Stored data entries:
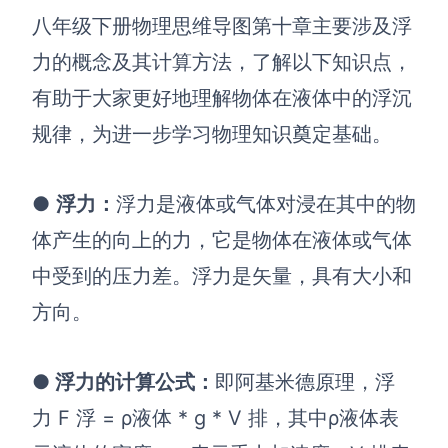
八年级下册物理思维导图第十章主要涉及浮
力的概念及其计算方法
，了解以下知识点，
有助于
大家
更好地理解物体在液体中的浮沉
规律，为进一步学习物理知识奠定基础。
●
浮力
：
浮力是液体或气体对浸在其中的物
体产生的向上的力，它是物体在液体或气体
中受到的压力差。浮力是矢量，具有大小和
方向。
●
浮力的计算公式
：
即阿基米德原理，浮
力 F 浮 = ρ液体 * g * V 排，其中ρ液体表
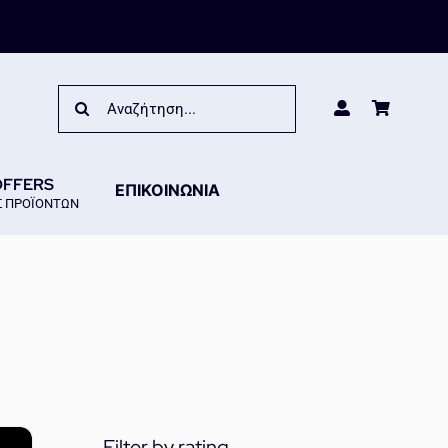
Search
for:
OFFERS
ΕΠΙΚΟΙΝΩΝΙΑ
 ΠΡΟΪΟΝΤΩΝ
Filter by rating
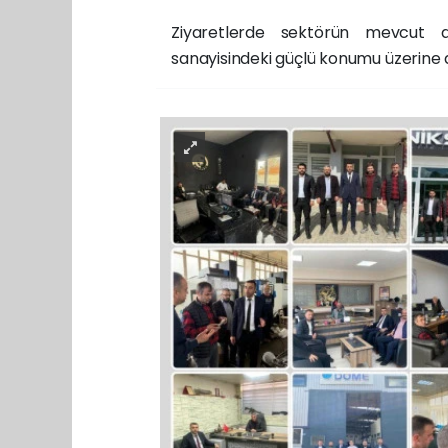
Ziyaretlerde sektörün mevcut d
sanayisindeki güçlü konumu üzerine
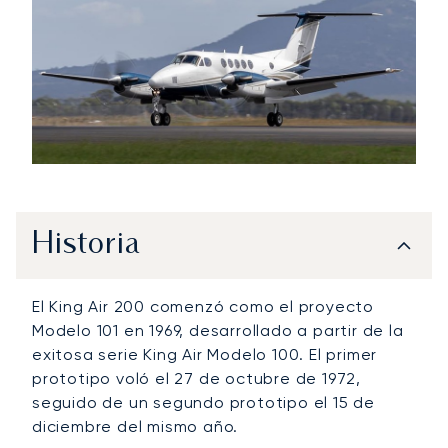
Historia
El King Air 200 comenzó como el proyecto
Modelo 101 en 1969, desarrollado a partir de la
exitosa serie King Air Modelo 100. El primer
prototipo voló el 27 de octubre de 1972,
seguido de un segundo prototipo el 15 de
diciembre del mismo año.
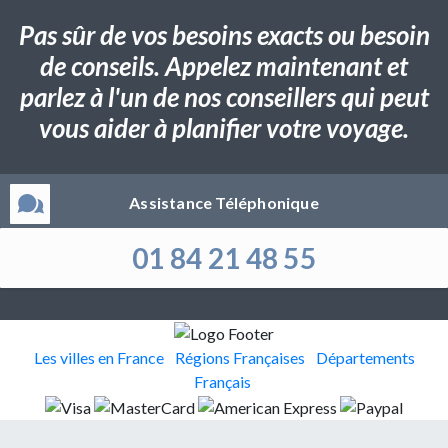
Pas sûr de vos besoins exacts ou besoin
de conseils. Appelez maintenant et
parlez à l'un de nos conseillers qui peut
vous aider à planifier votre voyage.
Assistance Téléphonique
01 84 21 48 55
Les villes en France
Régions Françaises
Départements
Français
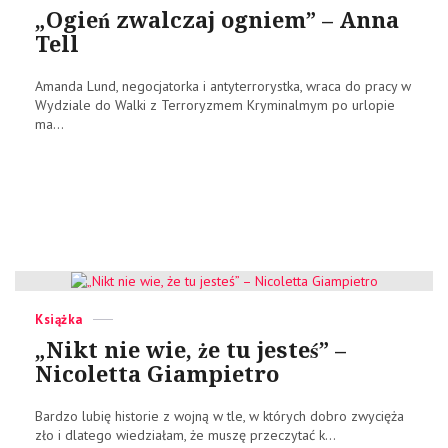
on
„Ogień zwalczaj ogniem” – Anna
Tell
Amanda Lund, negocjatorka i antyterrorystka, wraca do pracy w
Wydziale do Walki z Terroryzmem Kryminalmym po urlopie
ma...
Categories
Posted
Książka
on
„Nikt nie wie, że tu jesteś” –
Nicoletta Giampietro
Bardzo lubię historie z wojną w tle, w których dobro zwycięża
zło i dlatego wiedziałam, że muszę przeczytać k...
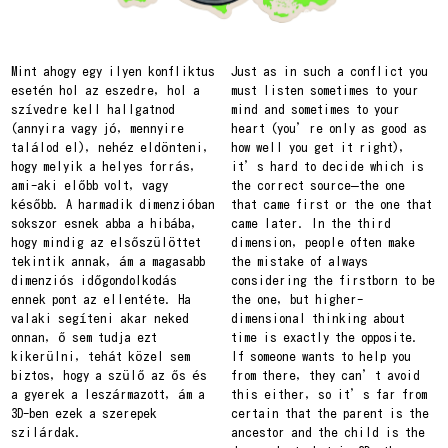
Mint ahogy egy ilyen konfliktus
Just as in such a conflict you
esetén hol az eszedre, hol a
must listen sometimes to your
szívedre kell hallgatnod
mind and sometimes to your
(annyira vagy jó, mennyire
heart (you’re only as good as
találod el), nehéz eldönteni,
how well you get it right),
hogy melyik a helyes forrás,
it’s hard to decide which is
ami-aki előbb volt, vagy
the correct source—the one
később. A harmadik dimenzióban
that came first or the one that
sokszor esnek abba a hibába,
came later. In the third
hogy mindig az elsőszülöttet
dimension, people often make
tekintik annak, ám a magasabb
the mistake of always
dimenziós időgondolkodás
considering the firstborn to be
ennek pont az ellentéte. Ha
the one, but higher-
valaki segíteni akar neked
dimensional thinking about
onnan, ő sem tudja ezt
time is exactly the opposite.
kikerülni, tehát közel sem
If someone wants to help you
biztos, hogy a szülő az ős és
from there, they can’t avoid
a gyerek a leszármazott, ám a
this either, so it’s far from
3D-ben ezek a szerepek
certain that the parent is the
szilárdak.
ancestor and the child is the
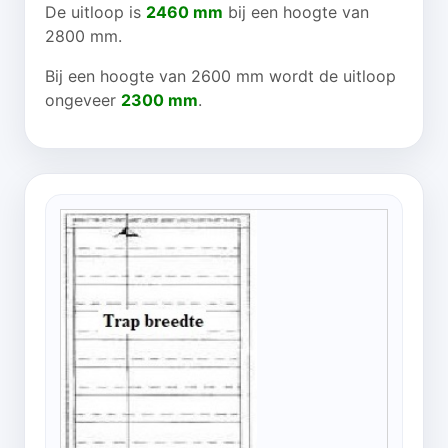
De uitloop is
2460 mm
bij een hoogte van
2800 mm.
Bij een hoogte van 2600 mm wordt de uitloop
ongeveer
2300 mm
.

*WORK INSTRUCTION:*
Your task is to reproduce every record exactly while omitting the pictures.

*SOLUTION TO THIS PROBLEM:*
八年级下册物理思维导图第十章主要涉及浮
力的概念及其计算方法
，了解以下知识点，
有助于
大家
更好地理解物体在液体中的浮沉
规律，为进一步学习物理知识奠定基础。
●
浮力
：
浮力是液体或气体对浸在其中的物
体产生的向上的力，它是物体在液体或气体
中受到的压力差。浮力是矢量，具有大小和
方向。
●
浮力的计算公式
：
即阿基米德原理，浮
力 F 浮 = ρ液体 * g * V 排，其中ρ液体表
Search
for:
OFFERS
ΕΠΙΚΟΙΝΩΝΙΑ
 ΠΡΟΪΟΝΤΩΝ
Filter by rating
Ziyaretlerde sektörün mevcut d
sanayisindeki güçlü konumu üzerine
Historia
El King Air 200 comenzó como el proyecto
Modelo 101 en 1969, desarrollado a partir de la
exitosa serie King Air Modelo 100. El primer
prototipo voló el 27 de octubre de 1972,
seguido de un segundo prototipo el 15 de
diciembre del mismo año.
Pas sûr de vos besoins exacts ou besoin
de conseils. Appelez maintenant et
parlez à l'un de nos conseillers qui peut
vous aider à planifier votre voyage.
Assistance Téléphonique
01 84 21 48 55
Les villes en France
Régions Françaises
Départements
Français
on
„Ogień zwalczaj ogniem” – Anna
Tell
Amanda Lund, negocjatorka i antyterrorystka, wraca do pracy w
Wydziale do Walki z Terroryzmem Kryminalmym po urlopie
ma...
Categories
Posted
Książka
on
„Nikt nie wie, że tu jesteś” –
Nicoletta Giampietro
Bardzo lubię historie z wojną w tle, w których dobro zwycięża
zło i dlatego wiedziałam, że muszę przeczytać k...
Mint ahogy egy ilyen konfliktus
Just as in such a conflict you
esetén hol az eszedre, hol a
must listen sometimes to your
szívedre kell hallgatnod
mind and sometimes to your
(annyira vagy jó, mennyire
heart (you’re only as good as
találod el), nehéz eldönteni,
how well you get it right),
hogy melyik a helyes forrás,
it’s hard to decide which is
ami-aki előbb volt, vagy
the correct source—the one
később. A harmadik dimenzióban
that came first or the one that
sokszor esnek abba a hibába,
came later. In the third
hogy mindig az elsőszülöttet
dimension, people often make
tekintik annak, ám a magasabb
the mistake of always
dimenziós időgondolkodás
considering the firstborn to be
ennek pont az ellentéte. Ha
the one, but higher-
valaki segíteni akar neked
dimensional thinking about
onnan, ő sem tudja ezt
time is exactly the opposite.
kikerülni, tehát közel sem
If someone wants to help you
biztos, hogy a szülő az ős és
from there, they can’t avoid
a gyerek a leszármazott, ám a
this either, so it’s far from
3D-ben ezek a szerepek
certain that the parent is the
szilárdak.
ancestor and the child is the
De uitloop is
2460 mm
bij een hoogte van
2800 mm.
Bij een hoogte van 2600 mm wordt de uitloop
ongeveer
2300 mm
.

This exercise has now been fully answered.